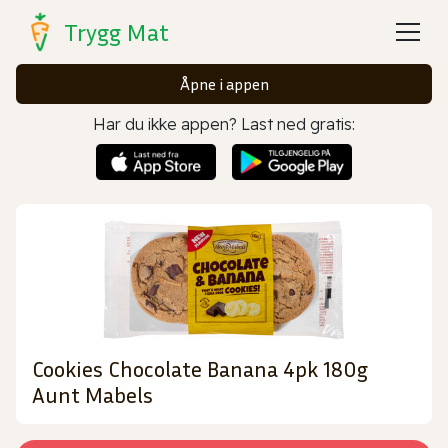
Trygg Mat
Åpne i appen
Har du ikke appen? Last ned gratis:
Cookies Chocolate Banana 4pk 180g
Aunt Mabels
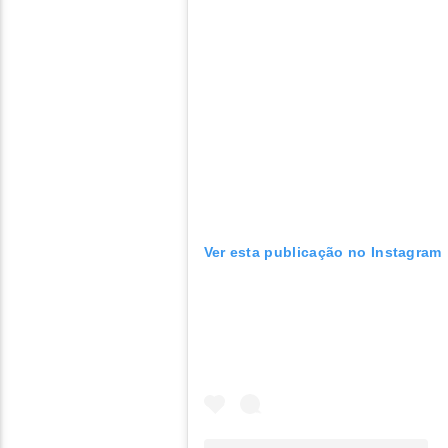
Ver esta publicação no Instagram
--
● **To do**
What you return should match the material line for line, with the images removed.

● **Problem solution**
Trygg Mat
Åpne i appen
Har du ikke appen? Last ned gratis:
Cookies Chocolate Banana 4pk 180g
Aunt Mabels
Ver esta publicação no Instagram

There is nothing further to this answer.